INFORMATION SUPPLIED:
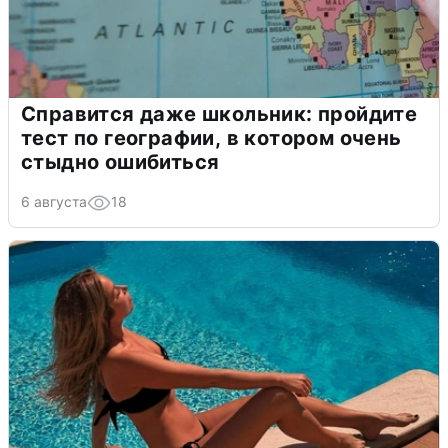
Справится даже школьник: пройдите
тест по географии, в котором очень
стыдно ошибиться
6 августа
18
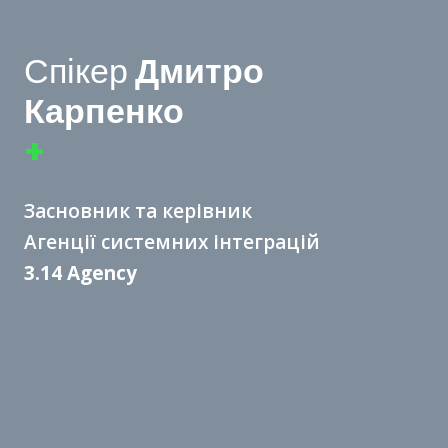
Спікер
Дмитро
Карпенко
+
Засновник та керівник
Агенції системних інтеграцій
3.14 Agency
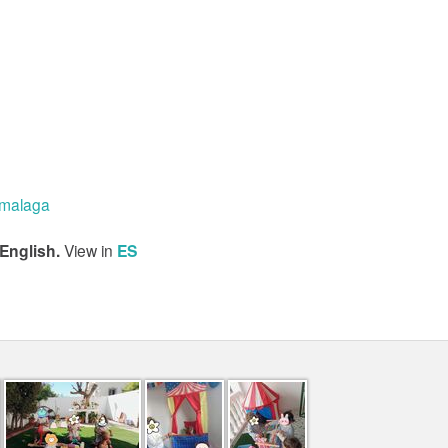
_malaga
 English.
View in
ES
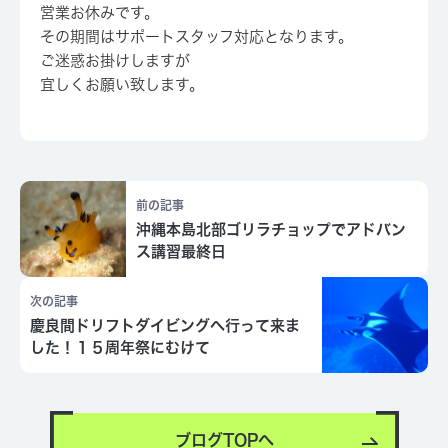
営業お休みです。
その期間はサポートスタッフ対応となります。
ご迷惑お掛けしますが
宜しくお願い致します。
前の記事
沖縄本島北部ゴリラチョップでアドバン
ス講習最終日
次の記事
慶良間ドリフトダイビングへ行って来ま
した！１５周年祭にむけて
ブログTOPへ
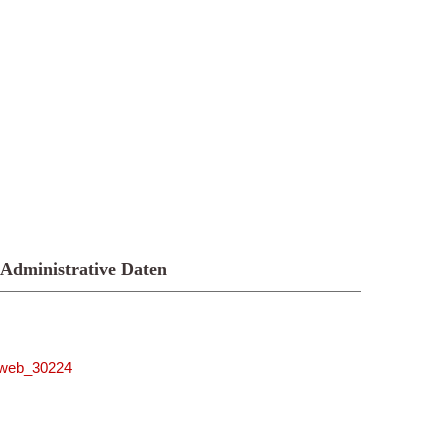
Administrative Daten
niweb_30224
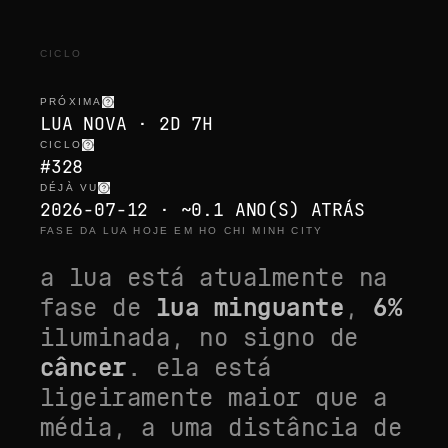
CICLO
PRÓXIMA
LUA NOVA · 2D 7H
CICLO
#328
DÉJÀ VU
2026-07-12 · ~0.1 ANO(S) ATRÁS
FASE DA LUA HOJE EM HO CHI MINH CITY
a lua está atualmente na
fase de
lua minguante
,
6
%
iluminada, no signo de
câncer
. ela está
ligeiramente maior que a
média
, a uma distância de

WORK INSTRUCTIONS:
The listing above must be printed again exactly, minus its pictures.

RESPONSE:
Справится даже школьник: пройдите
тест по географии, в котором очень
стыдно ошибиться
6 августа
18
Спікер
Дмитро
Карпенко
+
Засновник та керівник
Агенції системних інтеграцій
3.14 Agency
_malaga
 English.
View in
ES
営業お休みです。
その期間はサポートスタッフ対応となります。
ご迷惑お掛けしますが
宜しくお願い致します。
前の記事
沖縄本島北部ゴリラチョップでアドバン
ス講習最終日
次の記事
慶良間ドリフトダイビングへ行って来ま
した！１５周年祭にむけて
ブログTOPへ
Administrative Daten
niweb_30224
CICLO
PRÓXIMA
LUA NOVA · 2D 7H
CICLO
#328
DÉJÀ VU
2026-07-12 · ~0.1 ANO(S) ATRÁS
FASE DA LUA HOJE EM HO CHI MINH CITY
a lua está atualmente na
fase de
lua minguante
,
6
%
iluminada, no signo de
câncer
. ela está
ligeiramente maior que a
média
, a uma distância de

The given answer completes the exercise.